I have seen it stated in one of your remarkably versatile and "Graphic" journals that I have boasted of having come here with the idea of making some money in the United States. But bless your hearts and souls, gentlemen of the Lotos Club, I assure you that I have no such idea! [Laughter.] I am really speaking to you seriously when I say that it was by merest accident that upon taking my ticket for Australia, I was told by my energetic manager that I might see a most interesting and picturesque country by crossing the Rocky Mountains and embarking at San Francisco, instead of going by way of the Suez Canal and the Red Sea. I had seen your Rocky Mountains, it is true, but I had seen them in March; and now I shall see them at the end of January, and that is really one of the main purposes of my journey. If from time to time in my passage I do deliver a few incoherent utterances, these utterances will not be prompted by any desire for pelf. That is far from my thoughts, but still if anyone wants to pay two dollars, or seventy-five cents, to hear those incoherent utterances you may be assured that my managers and myself will do our utmost to devote the funds accruing therefrom to purposes of mercy and of charity. [Applause.] I am sure you believe every word that I say; and that Australia is my objective. [Laughter.]

But, seriously, I only conclude by saying that I do not believe a word of what your President has said. He does not believe now that for the past twenty years I have been and am an enemy of the United States. We were blinded, many of us, for the time being; we took a wrong lane for the time, just as many of your tourists and many of your Radicals have taken the wrong lane in England; but I think that differences of opinion should never alter friendships. And when we consider the number of years that have elapsed; when we consider that the wounds which I saw red and gaping and bleeding are now healed, scarcely leaving a scar, I think that the enemy might now be regarded as a friend; and that whatever unkind feelings were begotten in that terrible time should be now buried in the Red Sea of oblivion. [Applause.] There never before was a time when it was so expedient for England to say to America: "Don't quarrel!"

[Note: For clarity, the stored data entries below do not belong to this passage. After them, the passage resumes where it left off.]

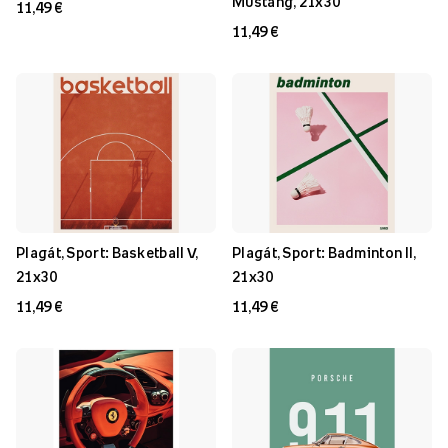
Mustang, 21x30
11,49 €
11,49 €
Plagát, Sport: Basketball V,
Plagát, Sport: Badminton II,
21x30
21x30
11,49 €
11,49 €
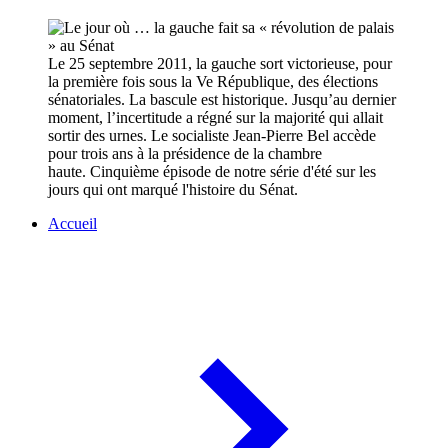
Le 25 septembre 2011, la gauche sort victorieuse, pour
la première fois sous la Ve République, des élections
sénatoriales. La bascule est historique. Jusqu’au dernier
moment, l’incertitude a régné sur la majorité qui allait
sortir des urnes. Le socialiste Jean-Pierre Bel accède
pour trois ans à la présidence de la chambre
haute. Cinquième épisode de notre série d'été sur les
jours qui ont marqué l'histoire du Sénat.
Accueil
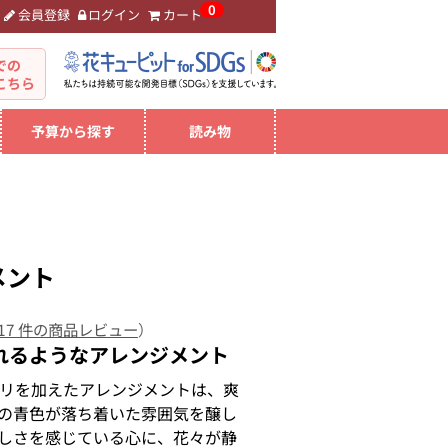
0
会員登録
ログイン
カート
。
での
こちら
予算から探す
読み物
メント
17 件の商品レビュー
）
れるようなアレンジメント
リを加えたアレンジメントは、爽
の青色が落ち着いた雰囲気を醸し
しさを感じている心に、花々が静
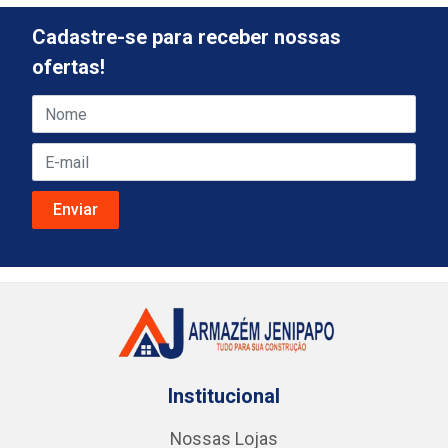
Cadastre-se para receber nossas
ofertas!
Institucional
Nossas Lojas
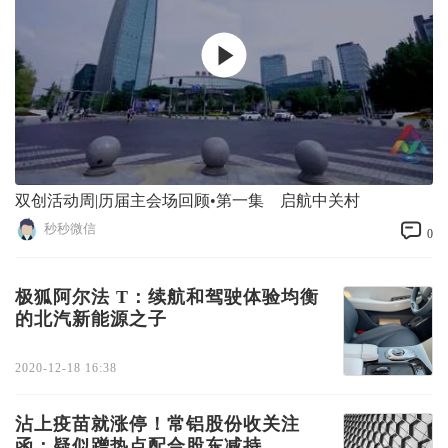
双创活动周|历届主会场回顾•第一集 启航中关村
秒秒微信
0
极狐阿尔法 T：续航和驾驶体验均衡
的北汽新能源之子
2020-12-18 16:38
沾上疫苗就涨停！常铝股份收关注
函：疑似蹭热点配合股东减持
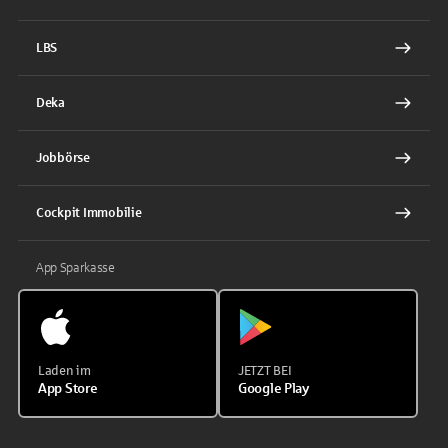
LBS
Deka
Jobbörse
Cockpit Immobilie
App Sparkasse
Laden im
JETZT BEI
App Store
Google Play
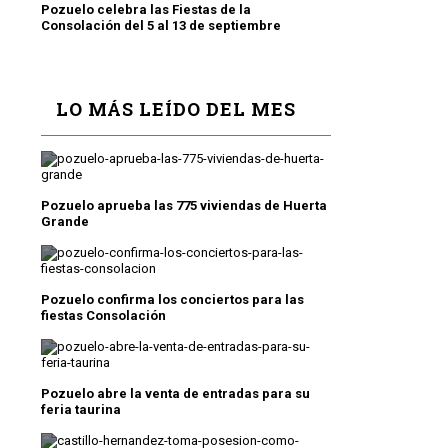
Pozuelo celebra las Fiestas de la
Consolación del 5 al 13 de septiembre
LO MÁS LEÍDO DEL MES
Pozuelo aprueba las 775 viviendas de Huerta
Grande
Pozuelo confirma los conciertos para las
fiestas Consolación
Pozuelo abre la venta de entradas para su
feria taurina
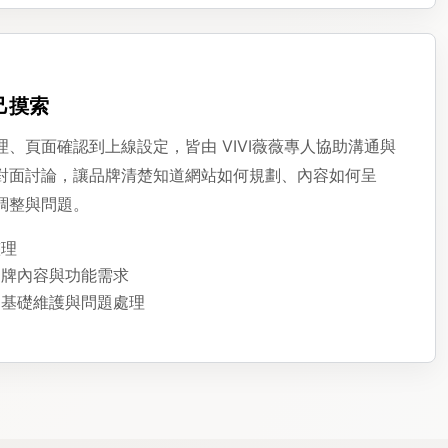
己摸索
、頁面確認到上線設定，皆由 VIVI薇薇專人協助溝通與
對面討論，讓品牌清楚知道網站如何規劃、內容如何呈
調整與問題。
整理
品牌內容與功能需求
助基礎維護與問題處理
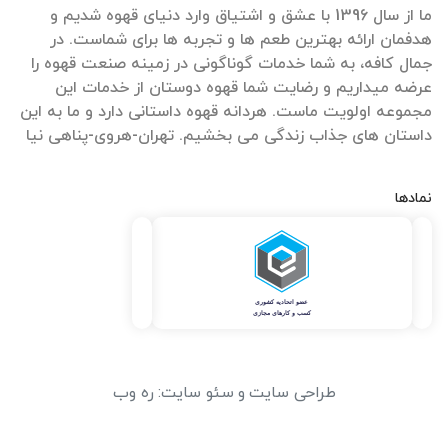
ما از سال 1396 با عشق و اشتیاق وارد دنیای قهوه شدیم و
هدفمان ارائه بهترین طعم ها و تجربه ها برای شماست. در
جمال کافه، به شما خدمات گوناگونی در زمینه صنعت قهوه را
عرضه میداریم و رضایت شما قهوه دوستان از خدمات این
مجموعه اولویت ماست. هردانه قهوه داستانی دارد و ما به این
داستان های جذاب زندگی می بخشیم. تهران-هروی-پناهی نیا
نمادها
طراحی سایت
و
سئو سایت
:
ره وب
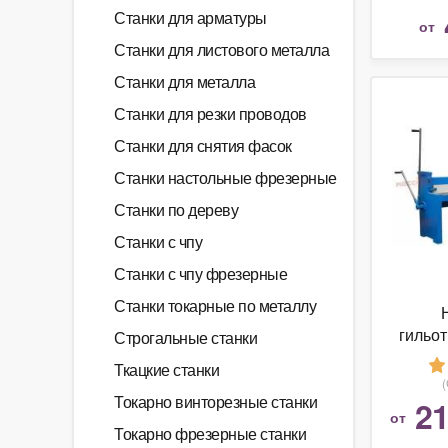
Станки для арматуры
от
Станки для листового металла
Станки для металла
Станки для резки проводов
Станки для снятия фасок
Станки настольные фрезерные
Станки по дереву
Станки с чпу
Станки с чпу фрезерные
Станки токарные по металлу
гильо
Строгальные станки
Q01
Ткацкие станки
Токарно винторезные станки
21
от
Токарно фрезерные станки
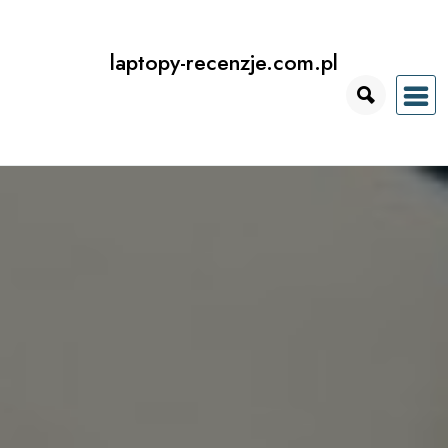
Przejdź
do
laptopy-recenzje.com.pl
treści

England is surrounded by enemies—by real enemies who hate her. Why? Because she tries to be honest; and she tries to be free. She is hated by Germans; and Germany equally hates the institutions of this country, because she sees the blood and the bone of intelligent Germany coming to the United States and becoming capable citizens, instead of carrying the needle-musket at home. She is hated by France, because France has got a Republic which she calls democratic and social, but which is still a tyranny—and the worst of all tyrannies, because the tyrant is a mob. I do not disguise the fact that we are surrounded by foes of every description; and for that reason and because blood is thicker than water, I say to Americans that, inasmuch as we have atoned for past offences (the Alabama and all other difficulties having been settled), no other difficulty should be permitted to rise; and if there be a place in all the world where real peace may be secured and perfect freedom reign, England and America should there join hands as against all the world in arms. [Applause.]

I have nothing more to say, except to entreat you to pardon my somewhat serious utterances because of the many painful reminiscences which your good-natured sarcasm has brought to my lips, although softened by the kindly and genial terms in which you have received me, and I beg you to accept the grateful expression of my heartfelt gratitude for this glorious reception. [Applause.]